* **WHAT THE TASK ASKS**: What is needed is an exact copy of every line from the one with "得多。所以这个旧的电话号码不是被你忘记了 —— 它一直待在你脑" to the end of the entries below, without the pictures.
──────── DATA FOR THE TASK
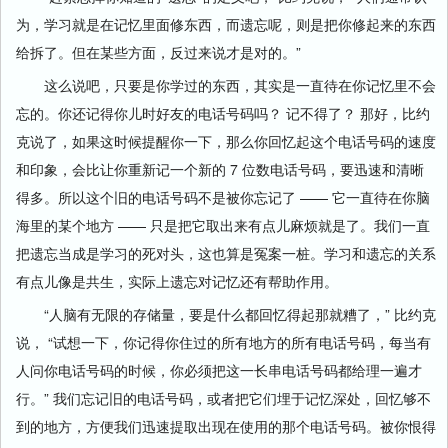
为，学习就是在记忆里面修东西，而遗忘呢，则是把你修起来的东西
给拆了。但在某些方面，反过来说才是对的。”
这么说吧，只要是你学过的东西，其实是一直待在你记忆里不会
忘的。你还记得你儿时好友的电话号码吗？ 记不得了？ 那好，比约
克说了，如果这时候提醒你一下，那么你回忆起这个电话号码的速度
和印象，会比让你重新记一个新的 7 位数电话号码，要迅速和清晰
得多。所以这个旧的电话号码不是被你忘记了 —— 它一直待在你脑
海里的某个地方 —— 只是把它取出来有点儿麻烦就是了。我们一直
把遗忘当成是学习的死对头，这也算是冤案一桩。学习和遗忘的关系
有点儿像是共生，实际上遗忘对记忆还有帮助作用。
“人脑有无限的存储量，要是什么都回忆得起那就糟了，” 比约克
说， “试想一下，你记得你住过的所有地方的所有电话号码，每当有
人问你电话号码的时候，你必须把这一长串电话号码都给理一遍才
行。” 我们忘记旧的电话号码，或者把它们埋于记忆深处，回忆够不
到的地方，方便我们迅速提取出现在使用的那个电话号码。被你恨得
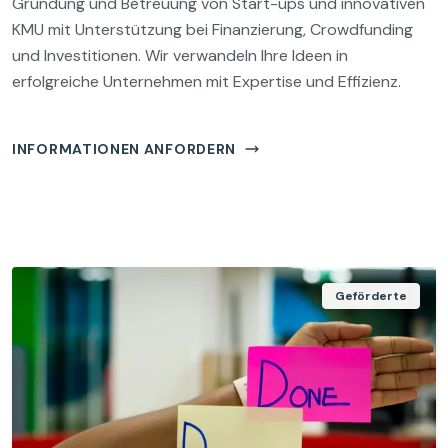
Gründung und Betreuung von Start-ups und innovativen
KMU mit Unterstützung bei Finanzierung, Crowdfunding
und Investitionen. Wir verwandeln Ihre Ideen in
erfolgreiche Unternehmen mit Expertise und Effizienz.
INFORMATIONEN ANFORDERN
Geförderte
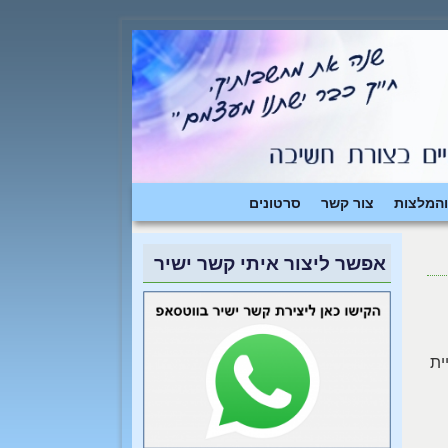
והמלצות
צור קשר
סרטונים
אפשר ליצור איתי קשר ישיר
ית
────────────────
* **COMPLETED TASK**:
得多。所以这个旧的电话号码不是被你忘记了 —— 它一直待在你脑
海里的某个地方 —— 只是把它取出来有点儿麻烦就是了。我们一直
把遗忘当成是学习的死对头，这也算是冤案一桩。学习和遗忘的关系
有点儿像是共生，实际上遗忘对记忆还有帮助作用。
“人脑有无限的存储量，要是什么都回忆得起那就糟了，” 比约克
说， “试想一下，你记得你住过的所有地方的所有电话号码，每当有
人问你电话号码的时候，你必须把这一长串电话号码都给理一遍才
行。” 我们忘记旧的电话号码，或者把它们埋于记忆深处，回忆够不
到的地方，方便我们迅速提取出现在使用的那个电话号码。被你恨得
Gründung und Betreuung von Start-ups und innovativen
KMU mit Unterstützung bei Finanzierung, Crowdfunding
und Investitionen. Wir verwandeln Ihre Ideen in
erfolgreiche Unternehmen mit Expertise und Effizienz.
INFORMATIONEN ANFORDERN
Geförderte
והמלצות
צור קשר
סרטונים
אפשר ליצור איתי קשר ישיר
ית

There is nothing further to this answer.